Nachbrandarchitektur
Nachbrandarchitektur ist ein kunsthistorischer Hilfsbegriff und bezeichnet eine besondere Prägung der hamburgischen Architektur nach dem Großen Brand von 1842. Die Besonderheit dieser Bauweise ist die Ausführung des damals modernen Rundbogenstils in Vermischung mit weiteren, zumeist klassizistischen Formelementen. Doch auch aus der Romanik und Gotik wurden Anleihen genommen. Beim Aufbau der zu weiten Teilen zerstörten Stadt hielten Bauherren und Architekten an den zentralen Merkmalen vergangener Kunstepochen fest, so dass sie im neuen Stadtbild große Verbreitung fanden. Im 21. Jahrhundert sind jedoch nur noch wenige Zeugnisse dieser Bauart erhalten.
Der Begriff Nachbrandarchitektur wird zudem auf die städtebauliche Neuplanung Hamburgs nach dem Brand angewandt. Neben der architektonischen Gestaltung des Rathausmarktes ist der Ausbau des Kanalisationsnetzes unter William Lindley sowie die Neuschaffung von breiten Straßen mit zumeist gleichmäßigen Höhen der traufständigen Gebäude darunter gefasst, die bis heute das Bild der Hamburger Innenstadt prägen.[1]
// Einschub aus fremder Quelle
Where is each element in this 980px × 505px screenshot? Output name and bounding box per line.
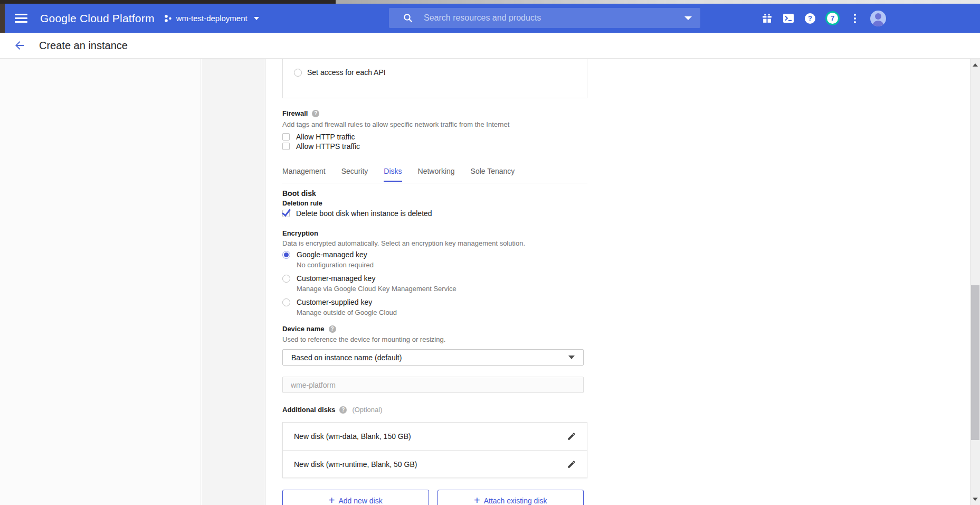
project-name: wm-test-deployment bbox=[176, 14, 248, 23]
device-name-input[interactable] bbox=[282, 377, 584, 393]
header-actions: ? 7 bbox=[760, 4, 886, 33]
disk-row-label: New disk (wm-data, Blank, 150 GB) bbox=[294, 432, 411, 441]
allow-http-label: Allow HTTP traffic bbox=[296, 133, 355, 141]
back-button[interactable] bbox=[13, 39, 26, 52]
disk-buttons: + Add new disk + Attach existing disk bbox=[282, 490, 584, 505]
tab-security[interactable]: Security bbox=[341, 164, 368, 181]
cloud-shell-icon[interactable] bbox=[782, 12, 795, 25]
scroll-up-arrow[interactable] bbox=[973, 63, 978, 67]
firewall-label: Firewall ? bbox=[282, 109, 319, 117]
allow-http-checkbox-row[interactable]: Allow HTTP traffic bbox=[282, 133, 355, 141]
page-title: Create an instance bbox=[39, 40, 128, 52]
search-icon bbox=[403, 13, 413, 23]
delete-boot-disk-checkbox-row[interactable]: Delete boot disk when instance is delete… bbox=[282, 209, 432, 218]
add-new-disk-button[interactable]: + Add new disk bbox=[282, 490, 429, 505]
page-header: Create an instance bbox=[0, 33, 980, 59]
encryption-option: Google-managed key No configuration requ… bbox=[282, 249, 456, 269]
edit-disk-icon[interactable] bbox=[566, 431, 577, 442]
customer-managed-key-radio[interactable] bbox=[282, 275, 290, 283]
encryption-option: Customer-managed key Manage via Google C… bbox=[282, 273, 456, 293]
customer-managed-key-label: Customer-managed key bbox=[297, 274, 375, 283]
encryption-label: Encryption bbox=[282, 229, 318, 237]
delete-boot-disk-label: Delete boot disk when instance is delete… bbox=[296, 209, 432, 218]
gift-icon[interactable] bbox=[760, 12, 773, 25]
firewall-description: Add tags and firewall rules to allow spe… bbox=[282, 120, 509, 128]
device-name-select[interactable]: Based on instance name (default) bbox=[282, 349, 584, 366]
settings-tabs: Management Security Disks Networking Sol… bbox=[282, 164, 587, 183]
attach-existing-disk-button[interactable]: + Attach existing disk bbox=[437, 490, 584, 505]
avatar[interactable] bbox=[870, 11, 886, 26]
tab-disks[interactable]: Disks bbox=[384, 164, 402, 182]
chevron-down-icon bbox=[254, 17, 259, 20]
boot-disk-label: Boot disk bbox=[282, 189, 316, 198]
deletion-rule-label: Deletion rule bbox=[282, 200, 322, 207]
set-access-each-api-radio[interactable] bbox=[294, 69, 302, 77]
form-content: Set access for each API Firewall ? Add t… bbox=[282, 59, 584, 505]
encryption-options: Google-managed key No configuration requ… bbox=[282, 249, 456, 321]
tab-networking[interactable]: Networking bbox=[418, 164, 455, 181]
disk-row-wm-data: New disk (wm-data, Blank, 150 GB) bbox=[283, 423, 587, 450]
app-header: Google Cloud Platform wm-test-deployment bbox=[5, 4, 980, 33]
disk-row-wm-runtime: New disk (wm-runtime, Blank, 50 GB) bbox=[283, 450, 587, 478]
firewall-help-icon[interactable]: ? bbox=[312, 110, 319, 117]
device-name-description: Used to reference the device for mountin… bbox=[282, 335, 445, 343]
tab-sole-tenancy[interactable]: Sole Tenancy bbox=[471, 164, 515, 181]
window-frame-top-right bbox=[336, 0, 980, 4]
google-managed-key-label: Google-managed key bbox=[297, 250, 367, 259]
customer-managed-key-description: Manage via Google Cloud Key Management S… bbox=[297, 285, 456, 293]
window-frame-top bbox=[0, 0, 336, 4]
overflow-menu-icon[interactable] bbox=[849, 12, 861, 25]
menu-icon[interactable] bbox=[15, 14, 27, 23]
disk-row-label: New disk (wm-runtime, Blank, 50 GB) bbox=[294, 460, 417, 469]
device-name-selected-value: Based on instance name (default) bbox=[291, 353, 402, 362]
gcp-logo[interactable]: Google Cloud Platform bbox=[40, 12, 155, 25]
additional-disks-label: Additional disks ? (Optional) bbox=[282, 406, 382, 414]
customer-supplied-key-radio[interactable] bbox=[282, 298, 290, 306]
scrollbar-thumb[interactable] bbox=[971, 285, 979, 440]
plus-icon: + bbox=[329, 495, 335, 505]
select-caret-icon bbox=[568, 356, 575, 359]
set-access-each-api-label: Set access for each API bbox=[307, 68, 386, 77]
google-managed-key-description: No configuration required bbox=[297, 261, 456, 269]
help-icon[interactable]: ? bbox=[804, 12, 816, 25]
encryption-option: Customer-supplied key Manage outside of … bbox=[282, 297, 456, 317]
allow-https-label: Allow HTTPS traffic bbox=[296, 142, 360, 151]
encryption-description: Data is encrypted automatically. Select … bbox=[282, 239, 525, 247]
scroll-down-arrow[interactable] bbox=[973, 498, 978, 501]
google-managed-key-radio[interactable] bbox=[282, 251, 290, 259]
project-switcher[interactable]: wm-test-deployment bbox=[164, 14, 259, 23]
vertical-scrollbar[interactable] bbox=[970, 59, 980, 505]
customer-supplied-key-label: Customer-supplied key bbox=[297, 298, 372, 306]
service-account-card: Set access for each API bbox=[282, 59, 587, 98]
search-bar[interactable] bbox=[389, 8, 700, 28]
allow-http-checkbox[interactable] bbox=[282, 133, 290, 141]
plus-icon: + bbox=[474, 495, 480, 505]
optional-note: (Optional) bbox=[352, 406, 382, 414]
left-gutter bbox=[202, 59, 265, 505]
delete-boot-disk-checkbox[interactable] bbox=[282, 210, 290, 217]
left-pane bbox=[0, 59, 201, 505]
window-frame-left bbox=[0, 4, 5, 33]
main-area: Set access for each API Firewall ? Add t… bbox=[0, 59, 980, 505]
search-dropdown-icon[interactable] bbox=[684, 16, 692, 20]
additional-disks-list: New disk (wm-data, Blank, 150 GB) New di… bbox=[282, 422, 587, 478]
tab-management[interactable]: Management bbox=[282, 164, 326, 181]
edit-disk-icon[interactable] bbox=[566, 459, 577, 470]
customer-supplied-key-description: Manage outside of Google Cloud bbox=[297, 308, 456, 317]
allow-https-checkbox-row[interactable]: Allow HTTPS traffic bbox=[282, 142, 360, 151]
additional-disks-help-icon[interactable]: ? bbox=[339, 406, 347, 414]
project-icon bbox=[164, 14, 173, 23]
notifications-badge[interactable]: 7 bbox=[825, 11, 840, 25]
device-name-help-icon[interactable]: ? bbox=[329, 325, 336, 333]
device-name-label: Device name ? bbox=[282, 325, 336, 333]
search-input[interactable] bbox=[424, 13, 684, 23]
allow-https-checkbox[interactable] bbox=[282, 143, 290, 150]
Als bekanntestes Beispiel der Nachbrandarchitektur gelten die Alsterarkaden an der Kleinen Alster, die unter der Leitung von Alexis de Chateauneuf 1846 fertiggestellt wurden. Der helle Fassadenputz ist ein bevorzugtes Element dieser Bauzeit gewesen, doch werden auch Backsteinbauten wie die Alte Post, 1847 ebenfalls von Chateauneuf entworfen, oder das zwischen 1846 und 1848 erbaute Niemitzhaus, mit seinem Rückgriff auf Vorbilder der italienischen Frührenaissance, darunter gefasst. Weitere der wenigen erhaltenen Gebäude dieser Stilrichtung sind das Haus Alstertor 17 des Architekten Gerhard Gottlieb Ungewitter von 1843/1844, das Haus Kunhardt an der Ferdinandstraße 63 um 1850 von Alexis de Chateauneuf und die um 1844 erbauten Häuser Deichstraße 21 und 23.[2]
- Alte Post, erbaut 1847
- Niemitzhaus, erbaut 1846–1848
- Alstertor 17, erbaut 1843/1844
- Haus Kunhardt, erbaut um 1850
- Deichstraße 21 und 23, erbaut um 1844
Rezeption
Der Historiker und Autor Boris Meyn hat in dem historischen Kriminalroman Der Tote im Fleet, der 1847 während der Aufbauphase in Hamburg spielt, die Auseinandersetzungen um die Nachbrandarchitektur aufgenommen.
Einzelnachweise
- Franklin Kopitzsch, Daniel Tilgner (Hrsg.): Hamburg Lexikon. 4., aktualisierte und erweiterte Sonderausgabe. Ellert & Richter, Hamburg 2010, ISBN 978-3-8319-0373-3, S. 485.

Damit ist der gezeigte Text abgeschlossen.